May this day be one in which I give attention to those I love.
—Ursula K. Le Guin
“We don’t have to say or think what we don’t wish to. We have a choice in those things, and we have to realize that and practice using that choice.”
–Rolling Thunder, CHEROKEE
Having choices makes us fully accountable. No one can make us think anything we don’t want to think. No one can determine our behavior and how we act. It’s not what’s going on but how we look at what’s going on. If someone does something and we get upset, we can change how we look at it any time we want. We can tell ourselves in the morning that the day is going to be beautiful and that we have expectations that great things will happen. Doing this daily sets our mind to look for the joy and the excitement of each day.

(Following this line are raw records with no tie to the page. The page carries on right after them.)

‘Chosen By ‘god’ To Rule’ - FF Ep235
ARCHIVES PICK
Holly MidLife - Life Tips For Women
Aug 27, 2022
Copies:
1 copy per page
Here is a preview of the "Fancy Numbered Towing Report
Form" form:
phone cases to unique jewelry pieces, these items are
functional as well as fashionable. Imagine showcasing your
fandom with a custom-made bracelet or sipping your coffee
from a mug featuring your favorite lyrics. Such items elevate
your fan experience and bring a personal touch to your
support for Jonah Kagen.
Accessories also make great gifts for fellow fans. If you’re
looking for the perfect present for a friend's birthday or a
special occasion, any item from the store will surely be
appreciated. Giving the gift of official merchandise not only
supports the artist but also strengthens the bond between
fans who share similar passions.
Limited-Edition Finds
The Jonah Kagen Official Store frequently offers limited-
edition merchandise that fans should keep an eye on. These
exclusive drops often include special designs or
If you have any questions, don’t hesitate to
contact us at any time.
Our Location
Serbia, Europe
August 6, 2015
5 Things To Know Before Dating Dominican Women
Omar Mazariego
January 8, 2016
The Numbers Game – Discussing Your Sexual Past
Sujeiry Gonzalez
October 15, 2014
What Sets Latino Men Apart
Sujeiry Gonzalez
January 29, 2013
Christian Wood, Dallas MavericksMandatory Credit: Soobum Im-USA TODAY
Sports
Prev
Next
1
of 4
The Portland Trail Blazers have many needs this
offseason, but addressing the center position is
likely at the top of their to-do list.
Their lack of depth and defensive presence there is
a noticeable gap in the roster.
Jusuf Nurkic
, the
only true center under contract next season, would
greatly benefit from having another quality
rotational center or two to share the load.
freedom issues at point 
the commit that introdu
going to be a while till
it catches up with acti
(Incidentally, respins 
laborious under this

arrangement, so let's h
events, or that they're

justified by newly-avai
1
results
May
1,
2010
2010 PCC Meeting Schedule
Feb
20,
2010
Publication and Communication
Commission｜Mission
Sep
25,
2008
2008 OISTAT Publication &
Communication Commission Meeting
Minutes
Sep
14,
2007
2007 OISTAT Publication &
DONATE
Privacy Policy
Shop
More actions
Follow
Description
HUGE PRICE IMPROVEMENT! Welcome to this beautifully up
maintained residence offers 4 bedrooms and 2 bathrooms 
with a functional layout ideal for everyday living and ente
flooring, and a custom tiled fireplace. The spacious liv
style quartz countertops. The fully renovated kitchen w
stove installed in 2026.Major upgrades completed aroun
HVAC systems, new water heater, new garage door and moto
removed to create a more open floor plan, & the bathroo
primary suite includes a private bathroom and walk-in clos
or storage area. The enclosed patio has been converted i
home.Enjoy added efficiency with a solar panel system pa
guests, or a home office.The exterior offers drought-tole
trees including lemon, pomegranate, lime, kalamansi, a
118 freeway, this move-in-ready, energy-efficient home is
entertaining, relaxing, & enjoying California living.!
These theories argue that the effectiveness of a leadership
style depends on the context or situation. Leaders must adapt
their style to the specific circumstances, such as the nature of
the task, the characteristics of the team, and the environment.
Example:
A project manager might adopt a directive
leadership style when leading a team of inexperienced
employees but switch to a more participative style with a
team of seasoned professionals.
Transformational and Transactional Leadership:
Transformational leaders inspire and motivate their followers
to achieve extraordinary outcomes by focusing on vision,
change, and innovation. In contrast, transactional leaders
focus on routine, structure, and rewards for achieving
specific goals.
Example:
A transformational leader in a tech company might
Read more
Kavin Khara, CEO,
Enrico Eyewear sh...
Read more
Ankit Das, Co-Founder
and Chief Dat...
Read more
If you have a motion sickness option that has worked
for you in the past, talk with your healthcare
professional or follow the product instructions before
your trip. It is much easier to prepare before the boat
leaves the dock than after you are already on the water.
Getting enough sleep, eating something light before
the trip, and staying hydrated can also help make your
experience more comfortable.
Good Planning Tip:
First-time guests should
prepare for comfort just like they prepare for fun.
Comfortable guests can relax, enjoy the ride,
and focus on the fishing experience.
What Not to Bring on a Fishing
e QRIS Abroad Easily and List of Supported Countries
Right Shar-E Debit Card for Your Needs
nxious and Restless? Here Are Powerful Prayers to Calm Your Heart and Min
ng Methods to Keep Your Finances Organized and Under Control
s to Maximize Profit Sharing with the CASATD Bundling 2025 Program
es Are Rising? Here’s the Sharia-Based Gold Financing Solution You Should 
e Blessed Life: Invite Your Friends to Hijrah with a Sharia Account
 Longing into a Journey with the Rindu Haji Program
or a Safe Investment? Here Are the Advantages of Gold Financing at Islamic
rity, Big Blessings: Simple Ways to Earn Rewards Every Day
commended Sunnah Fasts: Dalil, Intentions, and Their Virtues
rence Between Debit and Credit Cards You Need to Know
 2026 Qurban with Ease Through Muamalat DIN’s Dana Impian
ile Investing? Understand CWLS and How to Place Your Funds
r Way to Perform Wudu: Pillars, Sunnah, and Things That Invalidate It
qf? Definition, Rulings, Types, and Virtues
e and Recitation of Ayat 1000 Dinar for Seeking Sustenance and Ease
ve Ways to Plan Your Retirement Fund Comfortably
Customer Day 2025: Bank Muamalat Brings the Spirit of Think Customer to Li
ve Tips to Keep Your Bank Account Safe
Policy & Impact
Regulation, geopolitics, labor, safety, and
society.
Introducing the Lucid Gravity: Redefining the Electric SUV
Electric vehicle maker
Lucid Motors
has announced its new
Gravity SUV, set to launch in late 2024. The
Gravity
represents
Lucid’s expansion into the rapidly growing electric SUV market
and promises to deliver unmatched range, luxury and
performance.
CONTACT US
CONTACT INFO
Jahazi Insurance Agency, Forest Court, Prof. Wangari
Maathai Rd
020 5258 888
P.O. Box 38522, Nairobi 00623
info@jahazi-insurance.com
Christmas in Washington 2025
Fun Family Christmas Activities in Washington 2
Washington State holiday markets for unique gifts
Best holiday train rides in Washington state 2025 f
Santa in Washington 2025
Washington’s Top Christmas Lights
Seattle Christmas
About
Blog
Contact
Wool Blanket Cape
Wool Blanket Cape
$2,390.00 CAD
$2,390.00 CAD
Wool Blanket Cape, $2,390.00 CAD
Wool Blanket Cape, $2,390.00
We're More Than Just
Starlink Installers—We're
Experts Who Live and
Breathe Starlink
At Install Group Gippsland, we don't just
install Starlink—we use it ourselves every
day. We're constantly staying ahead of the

Great Spirit, help me to choose my thoughts with Your wisdom.
Daily Horoscope – Cancer
Anxiety could currently be your enemy in a close relationship. You might feel tempted to cling tightly to someone, but this runs the risk of pushing them away. Talking to them directly may help relieve your concerns — though holding back or otherwise trying to manipulate the conversation in a particular direction could backfire on you, so try to be honest. Saying what’s on your mind, even if you think it sounds silly, is more likely to get you an honestly positive answer in response.